Jane drank his look at the flowers.
‘Yes, on my way,’ she replied. ‘We can none of us live for ever; and fresh water every day will keep them alive a good long time. They had it from the clouds yesterday. Do they not seem a bath of country happiness!’ Evidently they did their service in pleasing him.
Seeing his fingers grope on the rug, she handed him his open letters.
He selected the second, passing under his inspection, and asked her to read it.
She took the letter, wondering a little that it should be in Captain Con’s handwriting.
‘I am to read it through?’ she said, after a run over some lines.

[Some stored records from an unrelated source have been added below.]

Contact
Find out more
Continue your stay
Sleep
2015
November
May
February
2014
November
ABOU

He nodded. She thought it a sign of his friendliness in sharing family secrets with her, and read:
‘MY DEAR PHILIP,—Not a word of these contents, which will be delivered seasonably to the lady chiefly concerned, by the proper person. She hears this morning I ‘m off on a hasty visit to Ireland, as I have been preparing her of late to expect I must, and yours the blame, if any, though I will be the last to fling it at you. I meet Father B. and pretty Kitty before I cross. Judging by the wind this morning, the passage will furnish good schooling for a spell of the hustings. But if I am in the nature of things unable to command the waves, trust me for holding a mob in leash; and they are tolerably alike. My spirits are up. Now the die is cast. My election to the vacancy must be reckoned beforehand. I promise you a sounding report from the Kincora Herald. They will not say of me after that (and read only the speeches reported in the local paper) “what is the man but an Irish adventurer!” He is a lover of his country, Philip O’Donnell, and one of millions, we will hope. And that stigmatic title of long standing, more than anything earthly, drove him to the step-to the ruin of his domestic felicity perhaps. But we are past sighing.

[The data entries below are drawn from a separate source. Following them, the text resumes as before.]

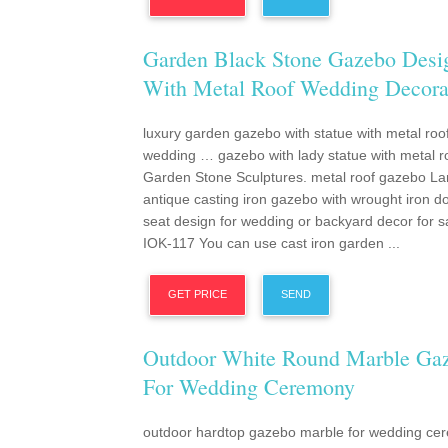
Garden Black Stone Gazebo Desi
With Metal Roof Wedding Decora
luxury garden gazebo with statue with metal roo
wedding … gazebo with lady statue with metal r
Garden Stone Sculptures. metal roof gazebo La
antique casting iron gazebo with wrought iron 
seat design for wedding or backyard decor for s
IOK-117 You can use cast iron garden ...
GET PRICE
SEND
Outdoor White Round Marble Ga
For Wedding Ceremony
outdoor hardtop gazebo marble for wedding ce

‘Think you, when he crossed the tide, Caius Julius Caesar sighed?
‘No, nor thought of his life, nor his wife, but of the thing to be done. Laugh, my boy! I know what I am about when I set my mind on a powerful example. As the chameleon gets his colour, we get our character from the objects we contemplate…’

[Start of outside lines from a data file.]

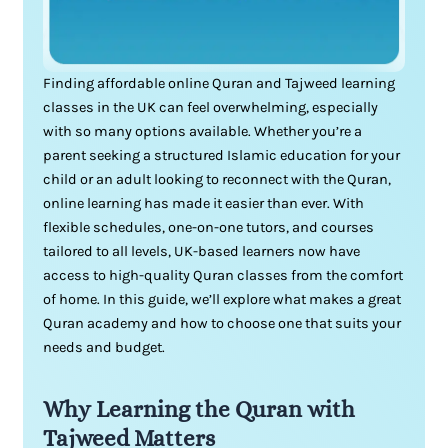
Finding affordable online Quran and Tajweed learning
classes in the UK can feel overwhelming, especially
with so many options available. Whether you’re a
parent seeking a structured Islamic education for your
child or an adult looking to reconnect with the Quran,
online learning has made it easier than ever. With
flexible schedules, one-on-one tutors, and courses
tailored to all levels, UK-based learners now have
access to high-quality Quran classes from the comfort
of home. In this guide, we’ll explore what makes a great
Quran academy and how to choose one that suits your
needs and budget.
Why Learning the Quran with
Tajweed Matters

Jane glanced over the edge of the letter sheet rosily at Philip.
His dryness in hitting the laughable point diverted her, and her mind became suffused with a series of pictures of the chameleon captain planted in view of the Roman to become a copy of him, so that she did not peruse the terminating lines with her wakefullest attention:
‘The liege lady of my heart will be the earliest to hail her hero triumphant, or cherish him beaten—which is not in the prospect. Let Ireland be true to Ireland. We will talk of the consolidation of the Union by and by. You are for that, you say, when certain things are done; and you are where I leave you, on the highway, though seeming to go at a funeral pace to certain ceremonies leading to the union of the two countries in the solidest fashion, to their mutual benefit, after a shining example. Con sleeps with a corner of the eye open, and you are not the only soldier who is a strategist, and a tactician too, aware of when it is best to be out of the way. Now adieu and pax vobiscum. Reap the rich harvest of your fall to earth. I leave you in the charge of the kindest of nurses, next to the wife of my bosom the best of women. Appreciate her, sir, or perish in my esteem. She is one whom not to love is to be guilty of an offence deserving capital punishment, and a bastinado to season the culprit for his execution. Have I not often informed her myself that a flower from her hand means more than treasures from the hands of others. Expect me absent for a week. The harangues will not be closely reported. I stand by the truth, which is my love of the land of my birth. A wife must come second to that if she would be first in her husband’s consideration. Hurrah me on, Philip, now it is action, and let me fancy I hear you shouting it.’
The drop of the letter to the signature fluttered affectionately on a number of cordial adjectives, like the airy bird to his home in the corn.